In the ecosystem services provided by the two systems, vegetated swales improve the water quality when the vegetation in the channel removes large particulate matter from stormwater. In addition, pollutant removal is enhanced by the infiltration process supported by swales. On the other hand, Grasscrete is used to improve the retention of water in the areas experiencing seasonal water drainages. Similar to vegetated swale, Grasscrete reduces the number of contaminations in the runoffs.

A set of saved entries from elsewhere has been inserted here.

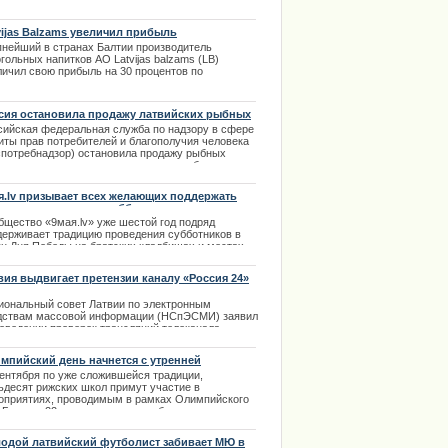
. После того, как в январе 2013 года вышла
ра в 5 евро, новая купюра является второй в
ии, в дизайне которой присутствует финикийская
vijas Balzams увеличил прибыль
евна Европы.
пнейший в странах Балтии производитель
.03.2014
гольных напитков АО Latvijas balzams (LB)
личил свою прибыль на 30 процентов по
внению с таким же периодом прошлого года.
а прибыли достигла 1,4 млн латов. | 26.08.2013
сия остановила продажу латвийских рыбных
сервов
сийская федеральная служба по надзору в сфере
иты прав потребителей и благополучия человека
спотребнадзор) остановила продажу рыбных
сервов в связи с несоответствием требованиям
онодательства в консервированной рыбной
дукции, произведенной в Латвии. Пресс- служба
я.lv призывает всех желающих поддержать
потребнадзора сегодня официально известила об
дицию проведения субботников
 торгующие организации. | 14.01.2014
бщество «9мая.lv» уже шестой год подряд
держивает традицию проведения субботников в
ун Дня Победы на братских кладбищах и местах
оронения павших воинов.
вия выдвигает претензии каналу «Россия 24»
.04.2014
иональный совет Латвии по электронным
дствам массовой информации (НСпЭСМИ) заявил
роведении проверок трансляций телеканала
ссия 24».
мпийский день начнется с утренней
.04.2014
настики
сентября по уже сложившейся традиции,
ьдесят рижских школ примут участие в
оприятиях, проводимым в рамках Олимпийского
. Больше 22 тысяч школьников будут заниматься
енней зарядкой на городском стадионе «Даугава».
.09.2013
одой латвийский футболист забивает МЮ в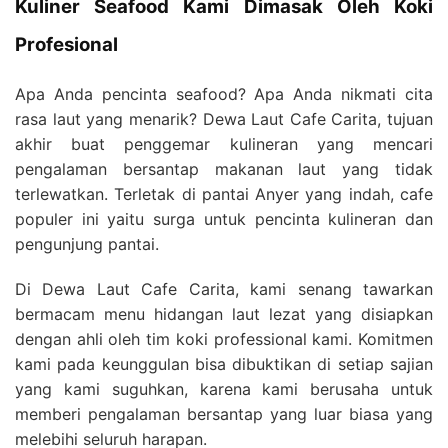
Kuliner Seafood Kami Dimasak Oleh Koki
Profesional
Apa Anda pencinta seafood? Apa Anda nikmati cita
rasa laut yang menarik? Dewa Laut Cafe Carita, tujuan
akhir buat penggemar kulineran yang mencari
pengalaman bersantap makanan laut yang tidak
terlewatkan. Terletak di pantai Anyer yang indah, cafe
populer ini yaitu surga untuk pencinta kulineran dan
pengunjung pantai.
Di Dewa Laut Cafe Carita, kami senang tawarkan
bermacam menu hidangan laut lezat yang disiapkan
dengan ahli oleh tim koki professional kami. Komitmen
kami pada keunggulan bisa dibuktikan di setiap sajian
yang kami suguhkan, karena kami berusaha untuk
memberi pengalaman bersantap yang luar biasa yang
melebihi seluruh harapan.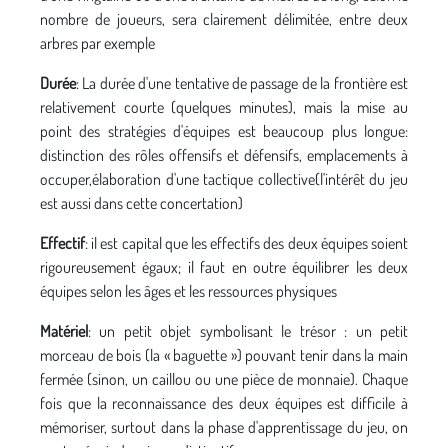
nombre de joueurs, sera clairement délimitée, entre deux
arbres par exemple
Durée
: La durée d'une tentative de passage de la frontière est
relativement courte (quelques minutes), mais la mise au
point des stratégies d'équipes est beaucoup plus longue:
distinction des rôles offensifs et défensifs, emplacements à
occuper,élaboration d'une tactique collective(l'intérêt du jeu
est aussi dans cette concertation)
Effectif
: il est capital que les effectifs des deux équipes soient
rigoureusement égaux; il faut en outre équilibrer les deux
équipes selon les âges et les ressources physiques
Matériel
: un petit objet symbolisant le trésor : un petit
morceau de bois (la « baguette ») pouvant tenir dans la main
fermée (sinon, un caillou ou une pièce de monnaie). Chaque
fois que la reconnaissance des deux équipes est difficile à
mémoriser, surtout dans la phase d'apprentissage du jeu, on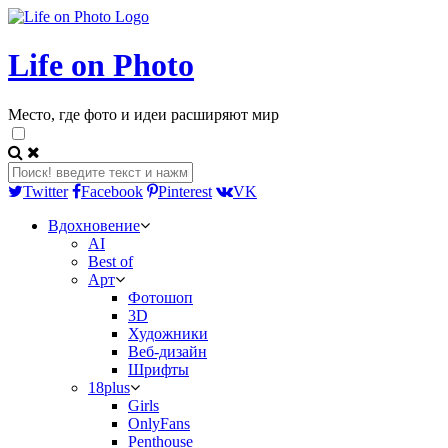
Life on Photo
Место, где фото и идеи расширяют мир
Twitter
Facebook
Pinterest
VK
Вдохновение
AI
Best of
Арт
Фотошоп
3D
Художники
Веб-дизайн
Шрифты
18plus
Girls
OnlyFans
Penthouse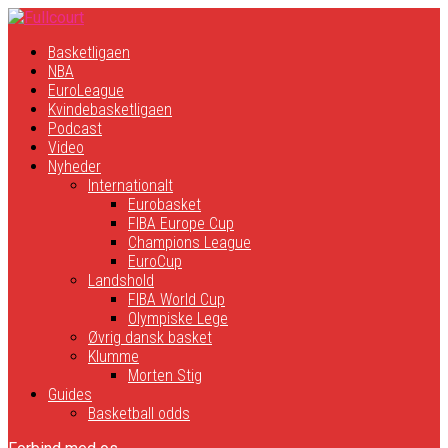
Basketligaen
NBA
EuroLeague
Kvindebasketligaen
Podcast
Video
Nyheder
Internationalt
Eurobasket
FIBA Europe Cup
Champions League
EuroCup
Landshold
FIBA World Cup
Olympiske Lege
Øvrig dansk basket
Klumme
Morten Stig
Guides
Basketball odds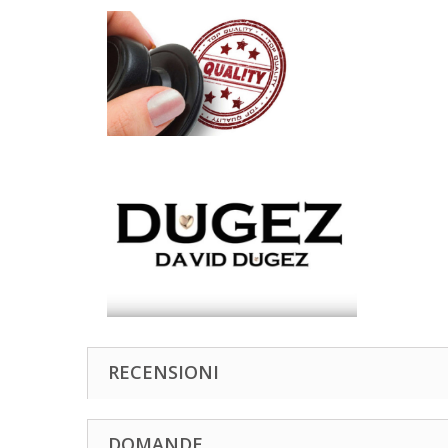
RECENSIONI
DOMANDE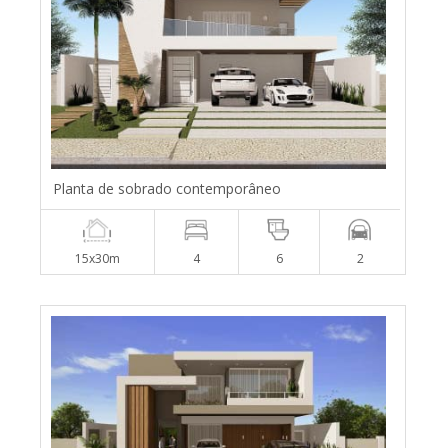
Planta de sobrado contemporâneo
15x30m
4
6
2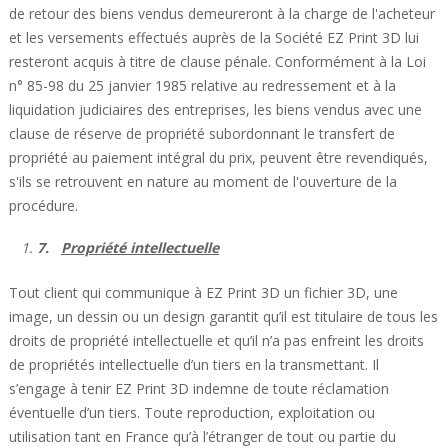
de retour des biens vendus demeureront à la charge de l'acheteur
et les versements effectués auprès de la Société EZ Print 3D lui
resteront acquis à titre de clause pénale. Conformément à la Loi
n° 85-98 du 25 janvier 1985 relative au redressement et à la
liquidation judiciaires des entreprises, les biens vendus avec une
clause de réserve de propriété subordonnant le transfert de
propriété au paiement intégral du prix, peuvent être revendiqués,
s'ils se retrouvent en nature au moment de l'ouverture de la
procédure.
7.
Propriété intellectuelle
Tout client qui communique à EZ Print 3D un fichier 3D, une
image, un dessin ou un design garantit qu’il est titulaire de tous les
droits de propriété intellectuelle et qu’il n’a pas enfreint les droits
de propriétés intellectuelle d’un tiers en la transmettant. Il
s’engage à tenir EZ Print 3D indemne de toute réclamation
éventuelle d’un tiers. Toute reproduction, exploitation ou
utilisation tant en France qu’à l’étranger de tout ou partie du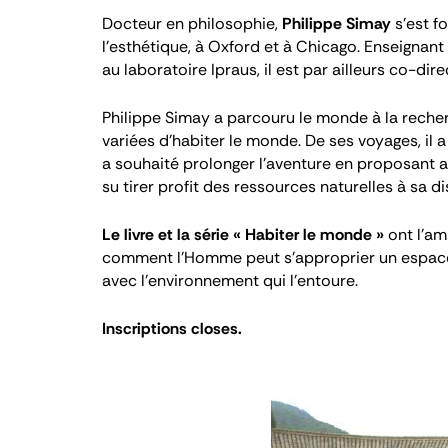
Docteur en philosophie,
Philippe Simay
s’est f
l’esthétique, à Oxford et à Chicago. Enseignant 
au laboratoire Ipraus, il est par ailleurs co-dir
Philippe Simay a parcouru le monde à la recherc
variées d’habiter le monde. De ses voyages, il 
a souhaité prolonger l’aventure en proposant au
su tirer profit des ressources naturelles à sa di
Le livre et la série « Habiter le monde »
ont l’a
comment l’Homme peut s’approprier un espace p
avec l’environnement qui l’entoure.
Inscriptions closes.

Wetlands can be used as a part of wastewater treatment systems. In the spectrum of decentralized wastewater treatments systems, wetlands can either be natural wetlands, constructed wetlands, or membrane biological reactors. Natural wetlands are mostly utilized in rural areas where there is adequate land. According to Paul Knowles of Natural System Utilities, natural wetlands resemble constructed wetlands, which are mechanically simple but biologically sophisticated. The system comprises of a basin of gravel through which sewage water flows, encountering a natural system of chemical, physical, and biological conditions for purification. The system consists of indigenous plant species that are planted to enhance biodiversity. Powered by the sun, plants and bacteria break down pollutants, which helps to clean water (Chen & Mingmei 10). On the other hand, constructed wetlands are mostly used in denser suburban areas to help treat anthropogenic wastes, such as industrial wastewaters. Wetlands are characterized by mechanical aeration, which enhances their performance as they utilize the natural function of soil, microorganisms, and vegetation to treat different water systems. Systems are adjusted depending on the type of wastewater to be treated. A system can resemble natural wetlands when used as bio-filters to remove sediments. Constructed wetlands are placed in a basin containing substrate, such as gravel or sand, with the bottom lined with concrete and polymer geomembranes to protect the water table. Lastly, there are biological wetland reactors, which are utilized in high-density urban areas and are characterized by high costs of implementation. These are mostly located in the basements of buildings, comprising of series of tanks used to filter certain pollutants and later push water into a membrane filter. Tanks are filled with bioreactors that purify wastewaters from buildings (Chen & Mingmei 12). For instance, the Solaire building in Manhattan utilizes bioreactors to recycle 25,000 gallons of sewage water, which is later used to water the gardens, cool HVAC systems, and flush toilets.